For one thing, there are far fewer apprehensions on the border now than there were 13 or 20 years ago. (Apprehensions tally the number of arrests made by Border Patrol agents between established border check points.) Part of that is probably attributable to the new fencing, but much of it stems from the economic slowdown that accompanied the recession. Since the recession, those figures haven’t recovered.
As we’ve noted before, most of those who joined the ranks of the undocumented in the U.S. in recent years have overstayed visas that brought them to the country legally and did not cross the border illicitly.
In other words, there’s less immediate demand for a wall than there might have been 13 years ago.
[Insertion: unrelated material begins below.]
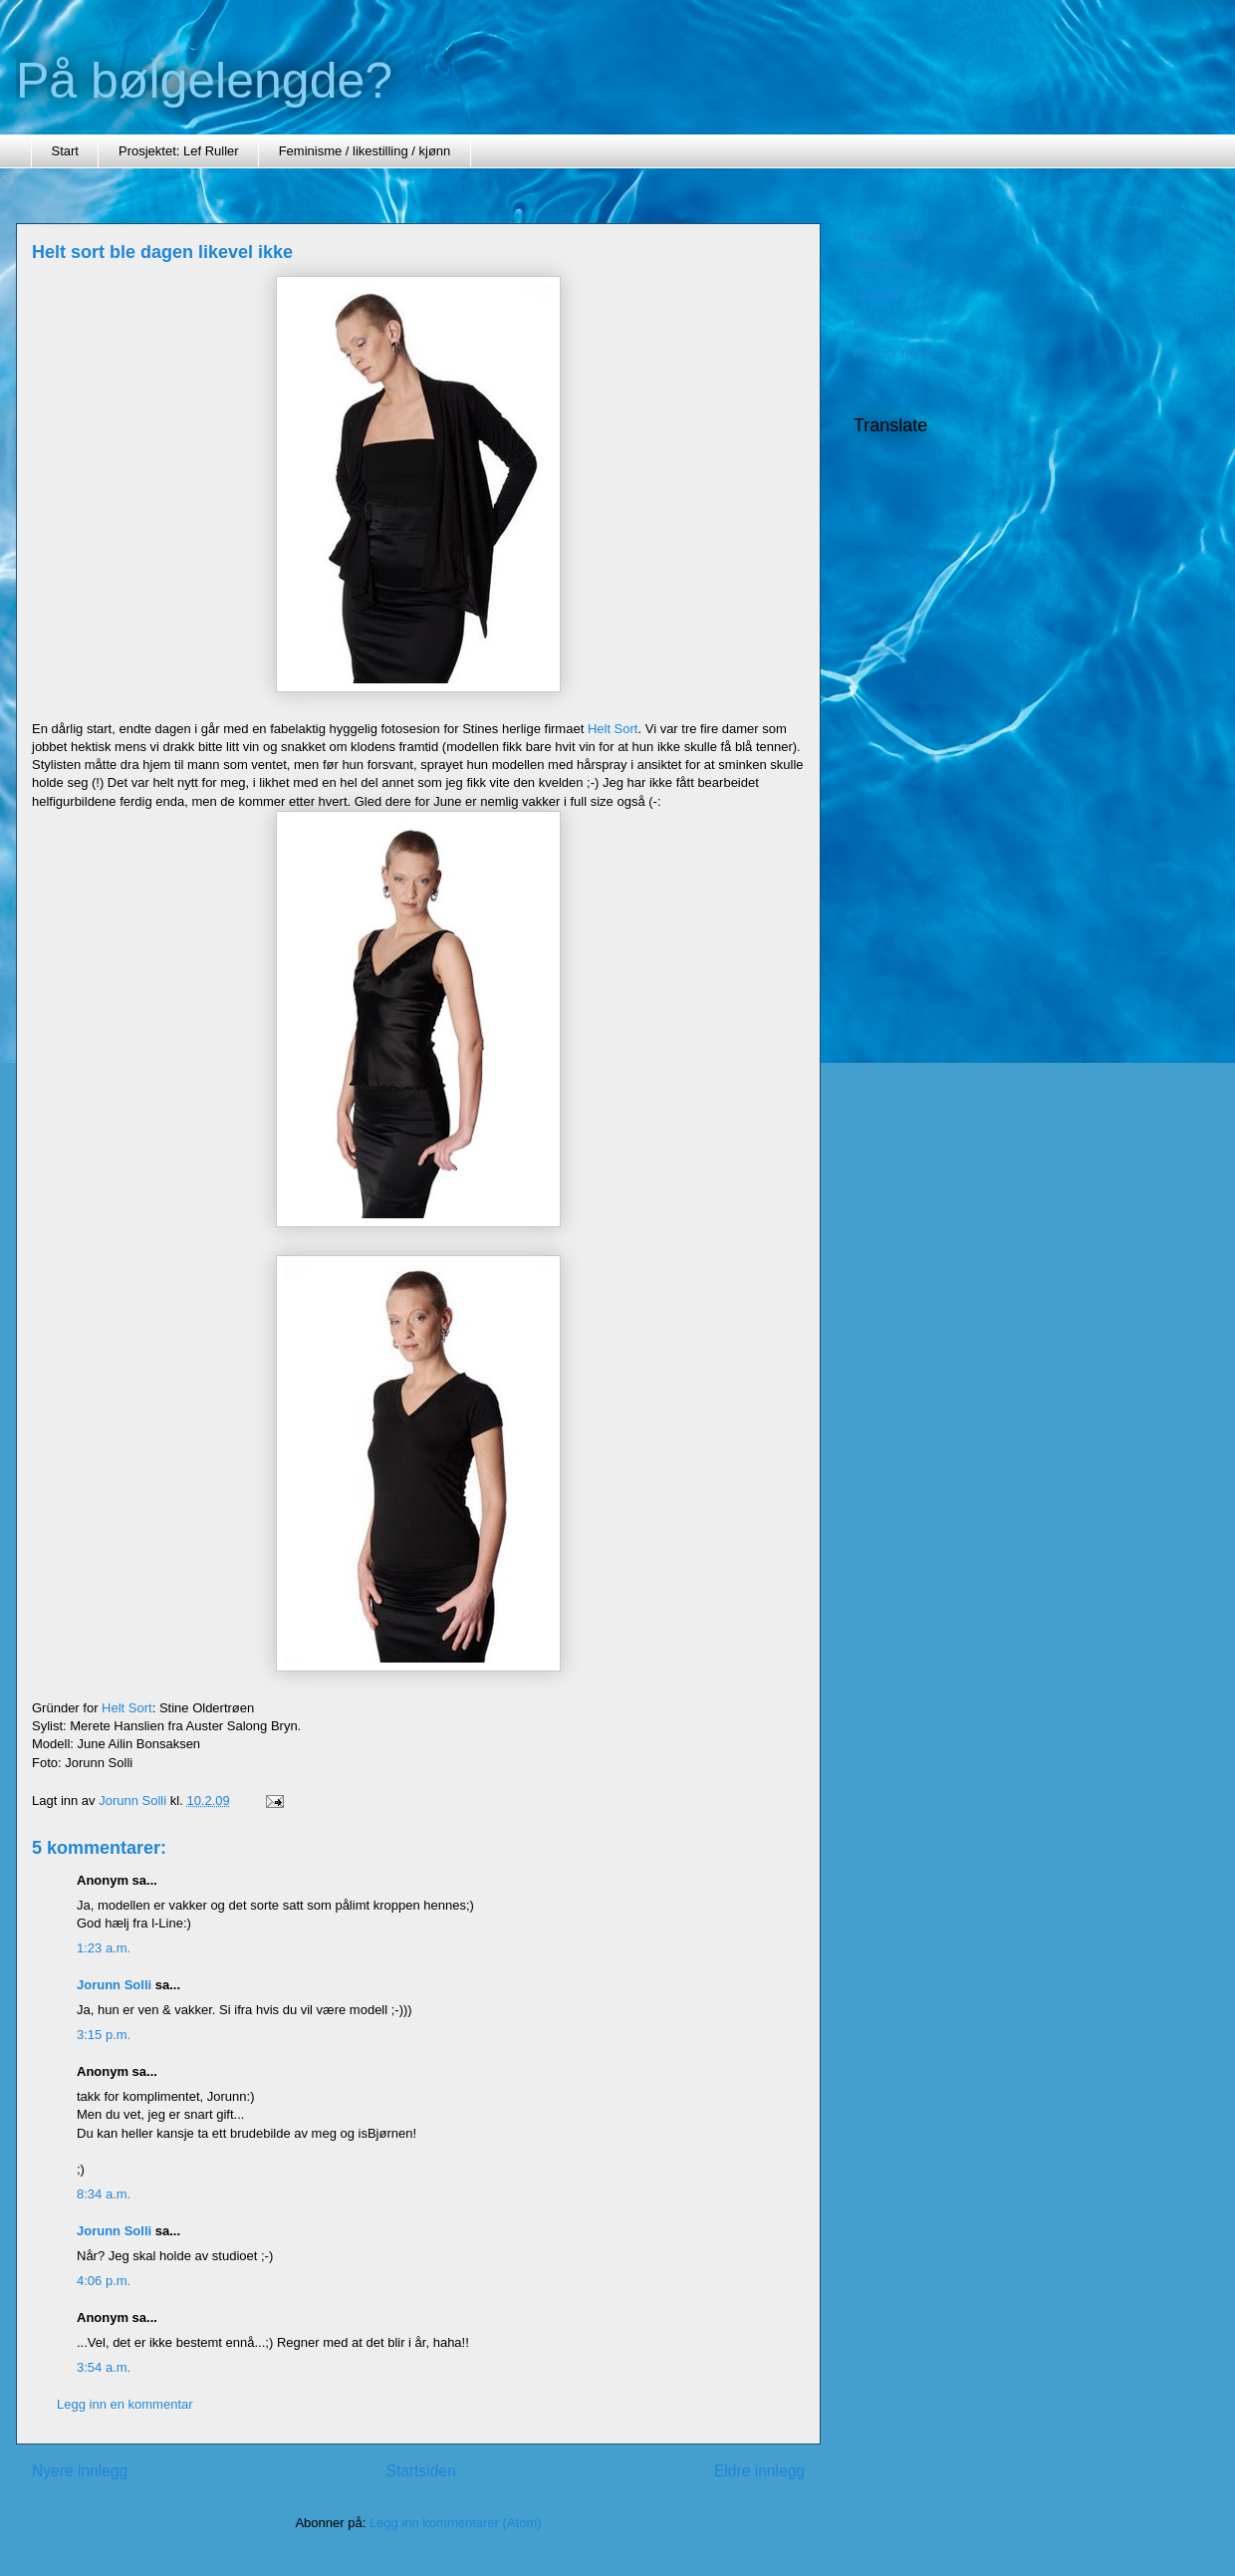 Image resolution: width=1235 pixels, height=2576 pixels. What do you see at coordinates (103, 2034) in the screenshot?
I see `3:15 p.m.` at bounding box center [103, 2034].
What’s more, opinions among Democrats have shifted. At the time the Secure Fence Act passed, Democrats and Republicans were about equally likely to say immigration was a “good thing,” according to Gallup polling. About two-thirds of the members of each party held that position.
Since then, there’s been a divergence: Republicans are about as likely now to say that immigration is a good thing as they were then, while Democratic support for immigration has climbed dramatically.
So in summary, yes, Democratic leaders used to support building barriers on the border. Since they did so most vocally, new barriers were built, illegal border crossings declined and the Democratic base became more welcoming of immigration broadly.
All of which are reasons that Democrats now decline to indulge Trump’s effort to deliver on his campaign promise.